In 1995, Schreiber was nineteen and fresh out of a lackluster high school career, with no real desire to go to college. So from his childhood bedroom he launched Pitchfork, posting a few reviews every month and interviewing every band he could badger into talking. After a few months, he began updating the site daily, and for the next few years he worked part-time as a telemarketer in the evenings so he could build Pitchfork during the day.
Over the next ten years, Schreiber expanded the site, soliciting freelance reviews and selling ads. After stints in a series of midwestern basements and bedrooms, Pitchfork made its above-ground debut in its new Chicago offices in the summer of 2005, when it became clear that the site — with a full-time staff of five, more than forty contributing writers, and 160,000 daily visitors — had finally outgrown the basement. Schreiber likes the new offices because “they remind me of an old detective agency.” Next door to a law office in a small building in Chicago’s Logan Square neighborhood, Pitchfork’s five-room suite is packed with thrift-store desks and squeaky chairs, and a handful of no-frills laptops. No private offices; no conference rooms.
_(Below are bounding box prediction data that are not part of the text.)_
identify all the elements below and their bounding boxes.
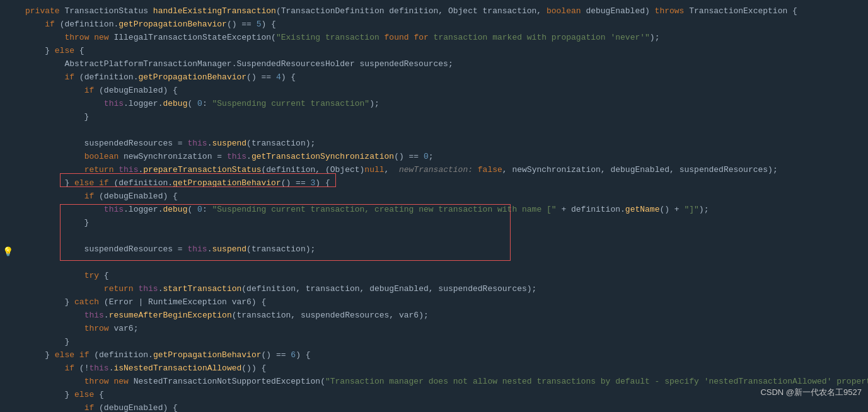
- watermark: CSDN @新一代农名工9527: [760, 386, 862, 399]
- code-line: suspendedResources = this.suspend(transa…: [0, 243, 868, 256]
- code-line: } else if (definition.getPropagationBeha…: [0, 349, 868, 362]
- code-line: } catch (Error | RuntimeException var6) …: [0, 296, 868, 309]
- code-line: if (definition.getPropagationBehavior() …: [0, 18, 868, 31]
- code-line: throw var6;: [0, 323, 868, 336]
- code-line: }: [0, 336, 868, 349]
- code-line: }: [0, 111, 868, 124]
- code-line: try {: [0, 270, 868, 283]
- code-line: } else {: [0, 389, 868, 402]
- code-line: [0, 256, 868, 270]
- code-line: } else if (definition.getPropagationBeha…: [0, 177, 868, 190]
- code-line: this.logger.debug( 0: "Suspending curren…: [0, 203, 868, 217]
- code-line: if (debugEnabled) {: [0, 190, 868, 203]
- code-line: [0, 230, 868, 243]
- code-editor: 💡 private TransactionStatus handleExisti…: [0, 0, 868, 412]
- code-line: return this.prepareTransactionStatus(def…: [0, 164, 868, 177]
- code-line: suspendedResources = this.suspend(transa…: [0, 137, 868, 151]
- code-line: throw new IllegalTransactionStateExcepti…: [0, 31, 868, 45]
- code-line: if (debugEnabled) {: [0, 402, 868, 412]
- code-line: if (debugEnabled) {: [0, 84, 868, 98]
- code-line: [0, 124, 868, 137]
- code-line: this.resumeAfterBeginException(transacti…: [0, 309, 868, 323]
- code-line: AbstractPlatformTransactionManager.Suspe…: [0, 58, 868, 71]
- code-line: boolean newSynchronization = this.getTra…: [0, 151, 868, 164]
- code-line: return this.startTransaction(definition,…: [0, 283, 868, 296]
- code-line: private TransactionStatus handleExisting…: [0, 5, 868, 18]
- code-line: throw new NestedTransactionNotSupportedE…: [0, 375, 868, 389]
- code-line: } else {: [0, 45, 868, 58]
- code-line: if (definition.getPropagationBehavior() …: [0, 71, 868, 84]
- code-line: this.logger.debug( 0: "Suspending curren…: [0, 98, 868, 111]
- code-line: }: [0, 217, 868, 230]
- code-line: if (!this.isNestedTransactionAllowed()) …: [0, 362, 868, 375]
Close quarters ensure lively discussion. (On the day I visited, someone said, “Let’s hope the Red Hot Chili Peppers never put out another record”; someone else wondered aloud how such an “aesthetically unappealing band” could have gotten as big as it did, while others offered theories and explanations.)
Because Pitchfork has become a notorious arbiter of trends in rock, some readers have begun to wonder what the site’s review-writing formula is — and whether there is a secret recipe an artist must follow to produce a Pitchfork-approved record. In 2004, Loren Jan Wilson, a University of Chicago undergraduate, went so far as to devote his thesis to the subject. Using a computer program he wrote, Wilson analyzed Pitchfork’s writing to detect patterns in reviews. He found that artists that sounded “sad” or “plaintive” often elicited good ratings, while those that reviewers described primarily as “confident” or “assured” were less likely to score high. Using what he learned, he wrote two songs designed to fill all the criteria for a favorable review, but that part of his research was inconclusive, as Schreiber and company never reviewed the songs.
On the day I visited the Pitchfork offices, I came ready to witness the reviewing formula in action. I watched as Schreiber and Scott Plagenhoef, the site’s thirty-two-year-old managing editor, hunched over their laptops discussing the posting schedule for the next week.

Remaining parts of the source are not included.